Reajustes na conta de luz atingirão mais de 22 milhões de lares em todo o país, com aumentos de até 15%. Veja o impacto na sua região
A Agência Nacional de Energia Elétrica (Aneel) aprovou reajustes tarifários para oito distribuidoras de energia elétrica, conforme previsto nos contratos de concessão. Os índices médios variam de 5% a 15%, dependendo da área de atuação, afetando mais de 22 milhões de unidades consumidoras em todo o Brasil.
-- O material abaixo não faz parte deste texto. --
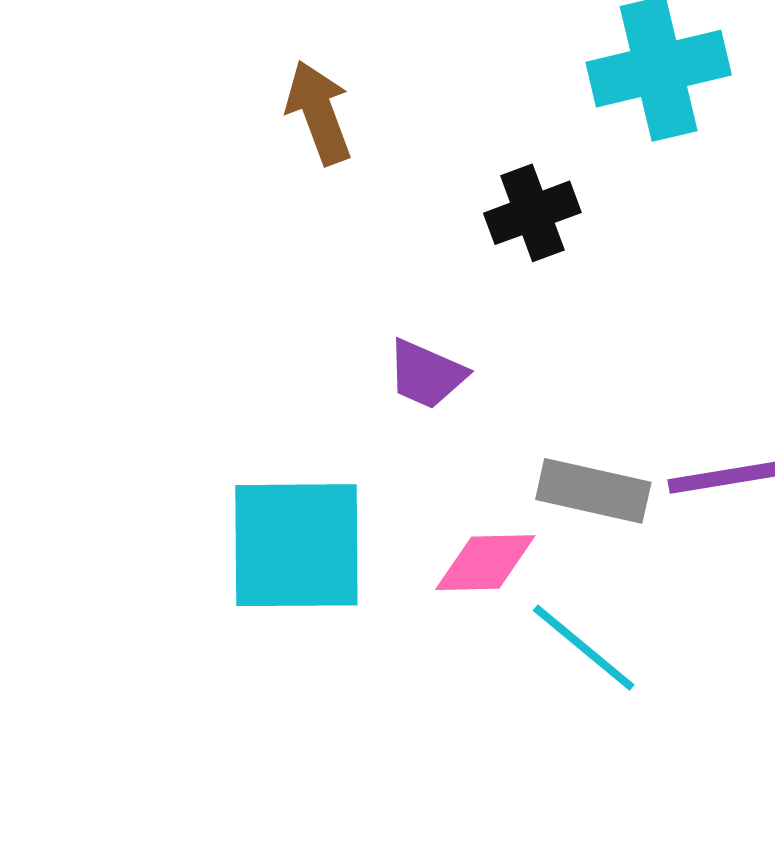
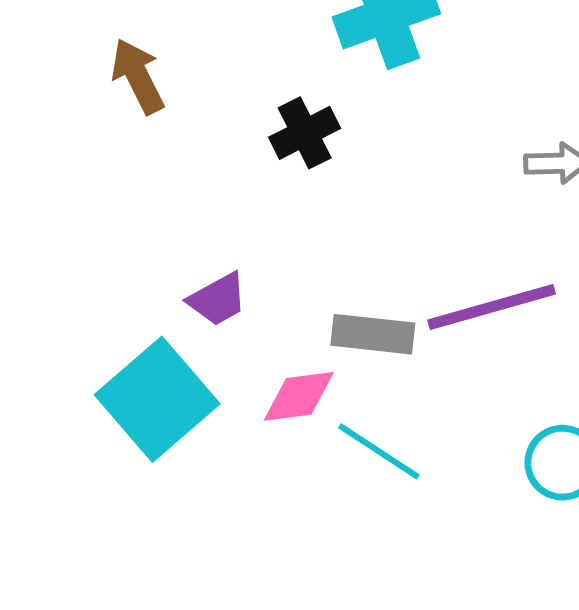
purple trapezoid: (426, 374) -> (218, 299), moved, turned -46
cyan square: (296, 545) -> (157, 399), turned -34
Os principais fatores que impulsionaram os reajustes foram os custos com encargos setoriais e as despesas com compra e transmissão de energia. A CPFL Santa Cruz, em Jaguariúna (SP), registrou o maior aumento, com um efeito médio de 15,12% para o consumidor. A empresa atende cerca de 527 mil unidades consumidoras em São Paulo, Paraná e Minas Gerais.
Outras distribuidoras também tiveram seus reajustes aprovados. A Enel Ceará teve alta média de 5,78%, impactando mais de 4,11 milhões de consumidores. Na Bahia, a Coelba registrou um aumento de 5,85%, afetando aproximadamente 6,92 milhões de unidades consumidoras. A CPFL Paulista, que atende mais de 5 milhões de clientes, teve um aumento médio de 12,13%.
Em alguns casos, o impacto dos reajustes foi atenuado pelo diferimento tarifário, um mecanismo que permite o repasse de parte dos custos para os próximos ciclos tarifários. A Neoenergia Cosern (RN) e a Energisa Sergipe Distribuidora de Energia utilizaram esse mecanismo, resultando em aumentos menores no curto prazo. A Neoenergia Cosern teve um efeito médio de 5,40%, enquanto a Energisa Sergipe registrou 6,86%.
A conta de luz é um tema de grande atenção para o governo de Luiz Inácio Lula da Silva. Projeções recentes da Aneel indicam uma alta média de 8% para este ano, superando a inflação, conforme o boletim InfoTarifa. O governo chegou a considerar um empréstimo para conter os reajustes, mas a medida enfrentou divergências internas e acabou sendo descartada. O g1 apurou que “o custo do crédito seria, inevitavelmente, repassado aos consumidores com juros nos próximos anos e que, portanto, poderia trazer dor de cabeça futuramente”.
Além da CPFL Santa Cruz, Energisa Mato Grosso do Sul (12,11%) e Energisa Mato Grosso (6,86%) também tiveram seus reajustes aprovados, impactando cerca de 1,17 milhão e 1,7 milhão de unidades consumidoras, respectivamente.